*DATASET ENTRIES:*
---
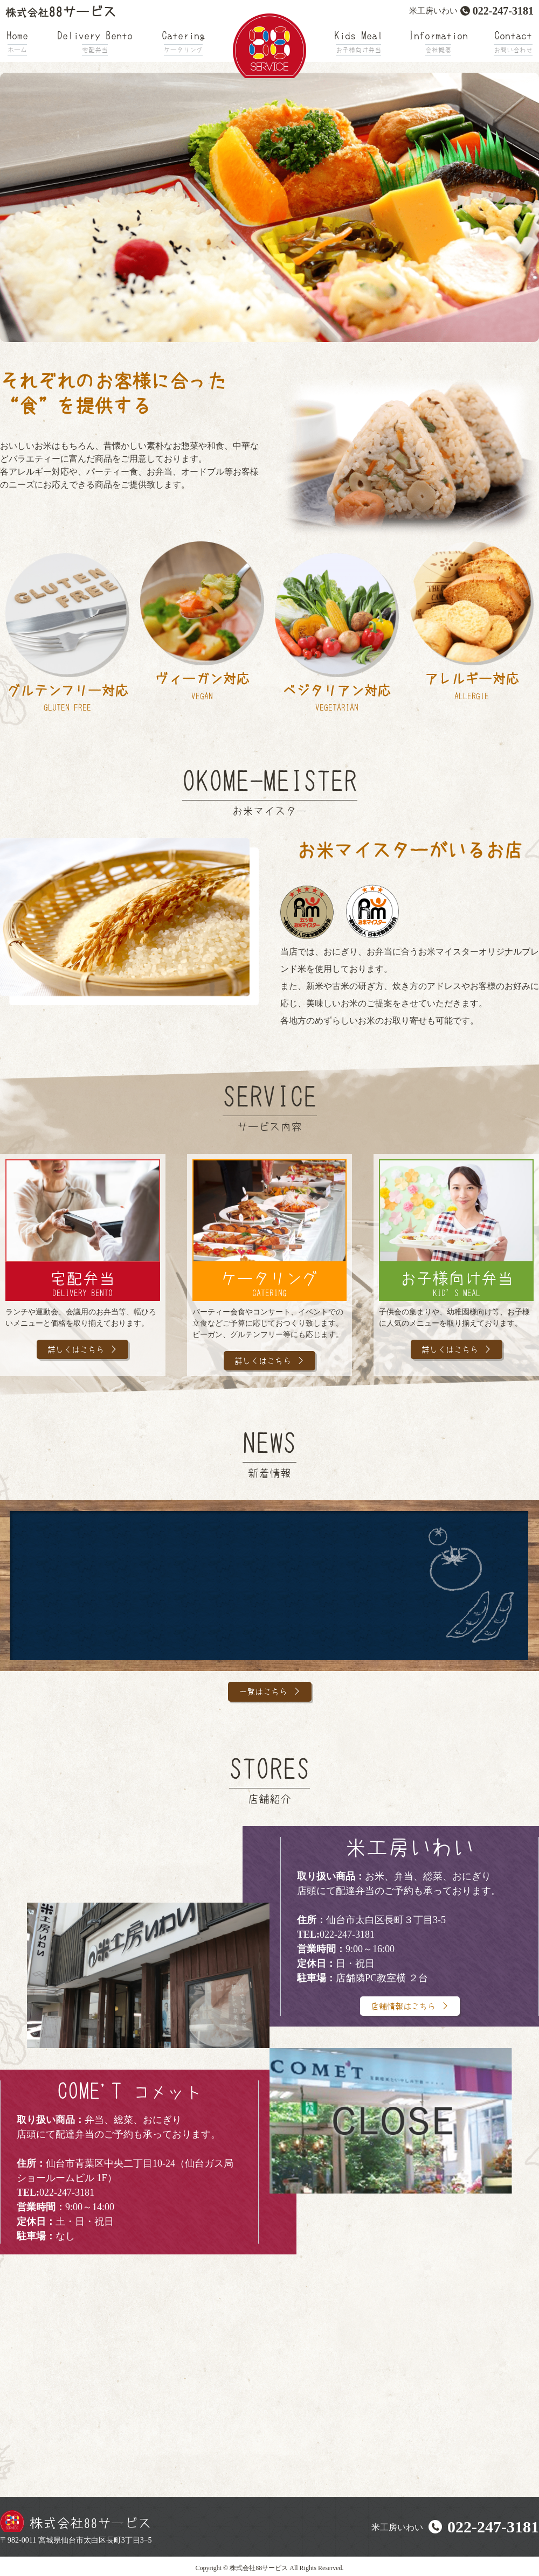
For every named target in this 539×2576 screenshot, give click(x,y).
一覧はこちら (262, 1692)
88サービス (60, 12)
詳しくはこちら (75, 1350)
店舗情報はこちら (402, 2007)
---
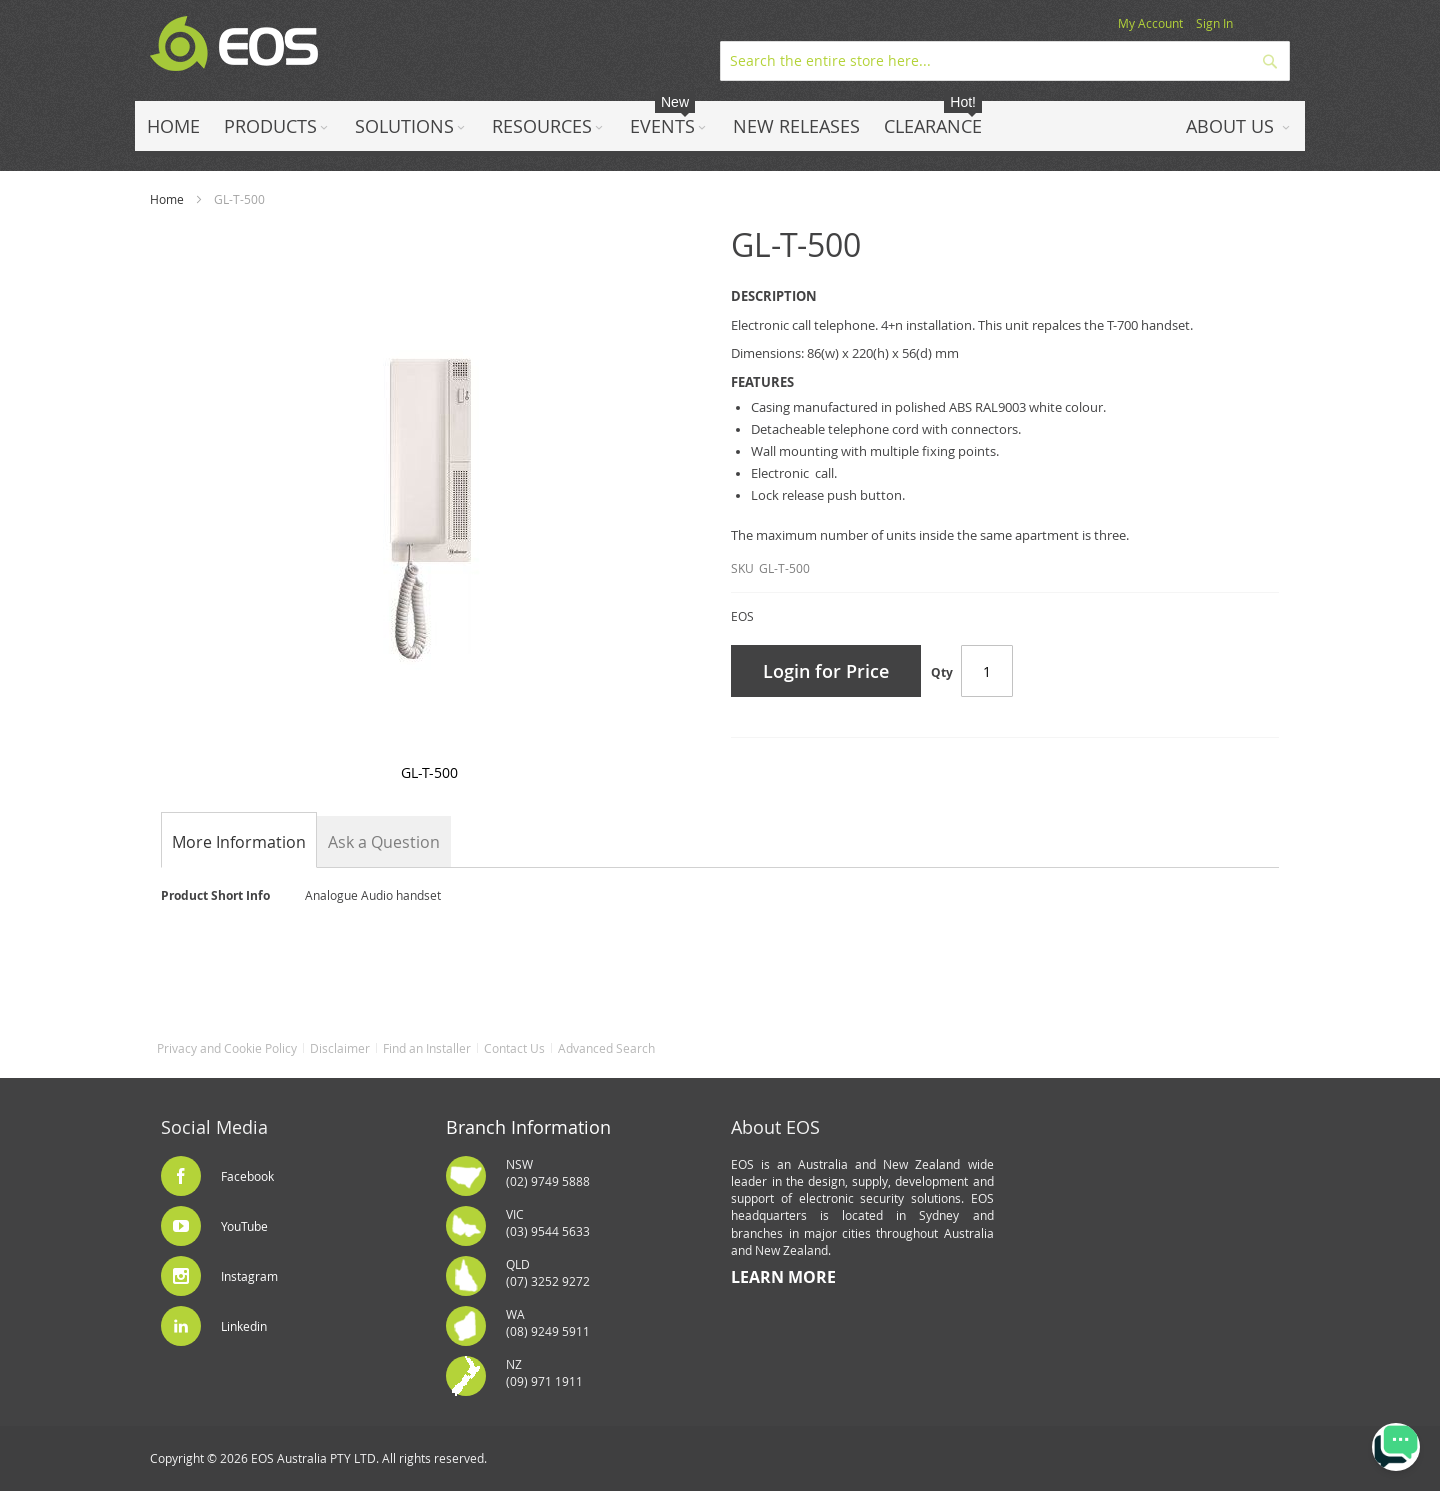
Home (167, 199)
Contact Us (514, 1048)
---
*THE TASK:* The stretch of entries above that starts with the line containing "For every named" and goes on through the line containing "店舗情報はこちら (402, 2007)" is to be transcribed exactly, and no other line is to be transcribed.

*YOUR SOLUTION:*
For every named target in this 539×2576 screenshot, give click(x,y).
一覧はこちら (262, 1692)
88サービス (60, 12)
詳しくはこちら (75, 1350)
店舗情報はこちら (402, 2007)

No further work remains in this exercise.